• Exercise data:
########################################

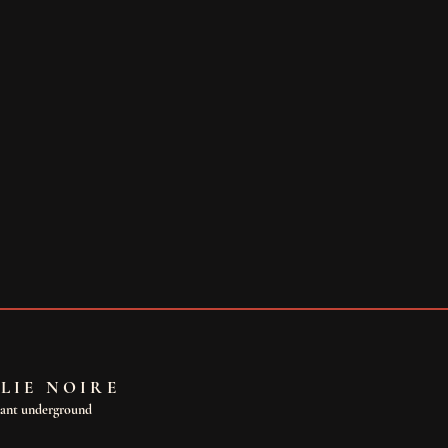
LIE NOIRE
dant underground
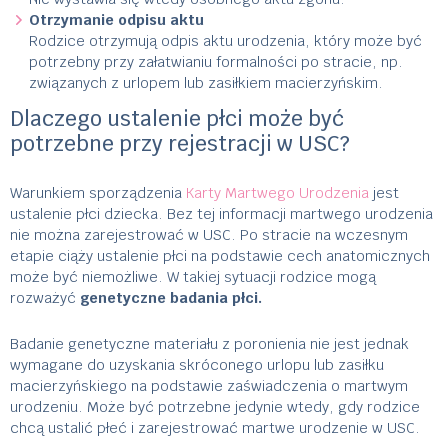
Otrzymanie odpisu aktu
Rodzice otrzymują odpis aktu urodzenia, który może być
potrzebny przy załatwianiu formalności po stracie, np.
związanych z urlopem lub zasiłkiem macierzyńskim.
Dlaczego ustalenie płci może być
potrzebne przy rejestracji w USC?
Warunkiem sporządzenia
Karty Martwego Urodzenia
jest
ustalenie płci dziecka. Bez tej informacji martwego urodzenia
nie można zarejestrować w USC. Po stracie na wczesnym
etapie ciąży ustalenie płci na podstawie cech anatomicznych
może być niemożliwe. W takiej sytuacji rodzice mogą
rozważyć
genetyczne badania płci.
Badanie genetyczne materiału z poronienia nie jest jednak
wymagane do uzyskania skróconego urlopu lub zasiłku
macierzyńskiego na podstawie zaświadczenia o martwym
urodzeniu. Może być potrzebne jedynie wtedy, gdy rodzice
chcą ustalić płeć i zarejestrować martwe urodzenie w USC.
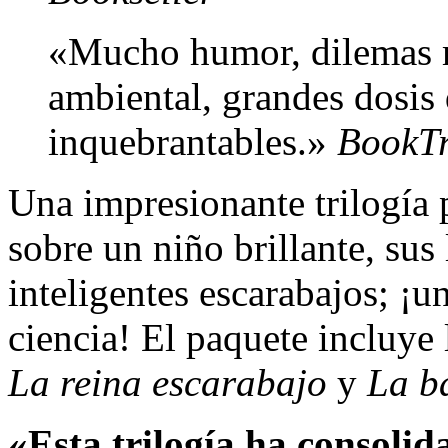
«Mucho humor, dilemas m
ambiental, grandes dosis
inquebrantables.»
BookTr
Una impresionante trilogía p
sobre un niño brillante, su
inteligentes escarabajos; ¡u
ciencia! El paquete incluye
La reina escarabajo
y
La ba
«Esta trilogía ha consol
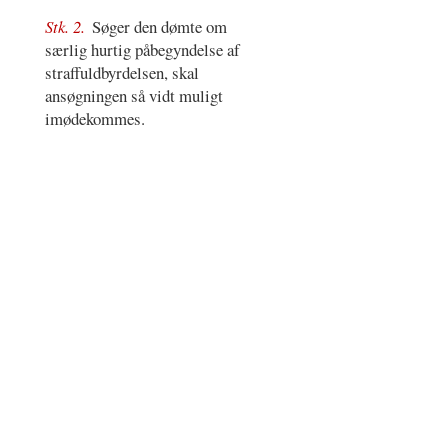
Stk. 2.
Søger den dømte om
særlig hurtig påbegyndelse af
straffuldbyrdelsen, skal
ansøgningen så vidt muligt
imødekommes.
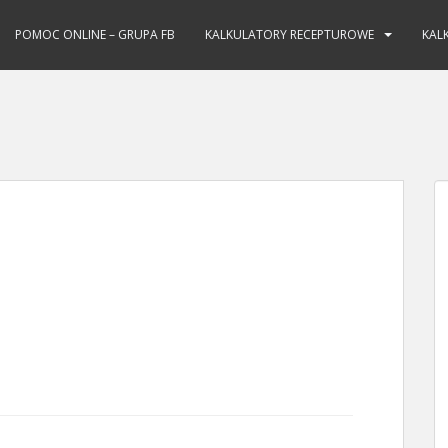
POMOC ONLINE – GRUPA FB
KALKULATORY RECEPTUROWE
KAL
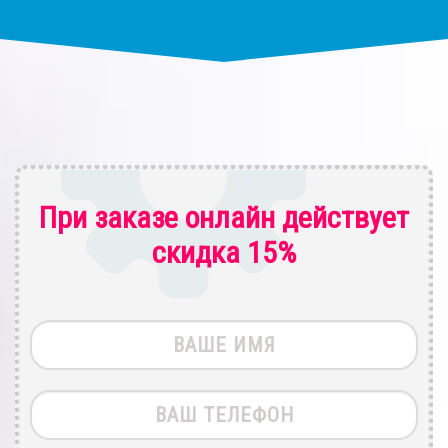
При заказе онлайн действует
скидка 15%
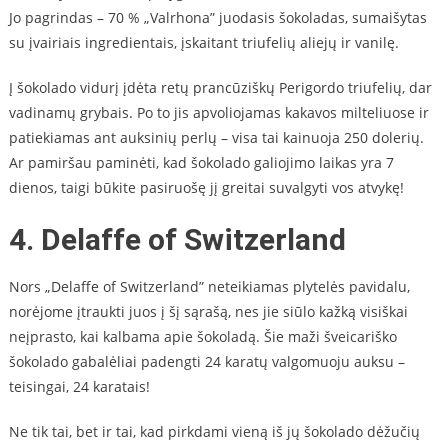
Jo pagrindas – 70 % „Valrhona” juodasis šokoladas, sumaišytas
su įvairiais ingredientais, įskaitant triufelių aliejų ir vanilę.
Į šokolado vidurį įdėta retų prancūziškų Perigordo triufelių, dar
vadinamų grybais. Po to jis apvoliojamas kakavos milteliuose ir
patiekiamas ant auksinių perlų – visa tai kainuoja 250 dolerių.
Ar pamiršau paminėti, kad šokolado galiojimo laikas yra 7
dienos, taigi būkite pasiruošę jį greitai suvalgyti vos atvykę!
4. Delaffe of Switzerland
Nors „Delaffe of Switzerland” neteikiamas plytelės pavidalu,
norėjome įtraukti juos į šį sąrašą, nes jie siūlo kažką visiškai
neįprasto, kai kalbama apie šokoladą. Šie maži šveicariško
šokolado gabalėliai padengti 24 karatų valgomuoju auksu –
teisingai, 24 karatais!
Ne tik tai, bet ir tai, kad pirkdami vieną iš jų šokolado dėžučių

########################################

• Task description: What you give back must be exactly the lines from the opening line of the entries through the line holding "su įvairiais ingredientais, įskaitant", with no pictures.

• Solution for this task:
LIE NOIRE
dant underground
Otrzymanie odpisu aktu
Rodzice otrzymują odpis aktu urodzenia, który może być
potrzebny przy załatwianiu formalności po stracie, np.
związanych z urlopem lub zasiłkiem macierzyńskim.
Dlaczego ustalenie płci może być
potrzebne przy rejestracji w USC?
Warunkiem sporządzenia
Karty Martwego Urodzenia
jest
ustalenie płci dziecka. Bez tej informacji martwego urodzenia
nie można zarejestrować w USC. Po stracie na wczesnym
etapie ciąży ustalenie płci na podstawie cech anatomicznych
może być niemożliwe. W takiej sytuacji rodzice mogą
rozważyć
genetyczne badania płci.
Badanie genetyczne materiału z poronienia nie jest jednak
wymagane do uzyskania skróconego urlopu lub zasiłku
macierzyńskiego na podstawie zaświadczenia o martwym
urodzeniu. Może być potrzebne jedynie wtedy, gdy rodzice
chcą ustalić płeć i zarejestrować martwe urodzenie w USC.
«Mucho humor, dilemas m
ambiental, grandes dosis
inquebrantables.»
BookTr
Una impresionante trilogía p
sobre un niño brillante, su
inteligentes escarabajos; ¡u
ciencia! El paquete incluye
La reina escarabajo
y
La ba
«Esta trilogía ha consol
Stk. 2.
Søger den dømte om
særlig hurtig påbegyndelse af
straffuldbyrdelsen, skal
ansøgningen så vidt muligt
imødekommes.
POMOC ONLINE – GRUPA FB
KALKULATORY RECEPTUROWE
KAL
При заказе онлайн действует
скидка 15%
Jo pagrindas – 70 % „Valrhona” juodasis šokoladas, sumaišytas
su įvairiais ingredientais, įskaitant triufelių aliejų ir vanilę.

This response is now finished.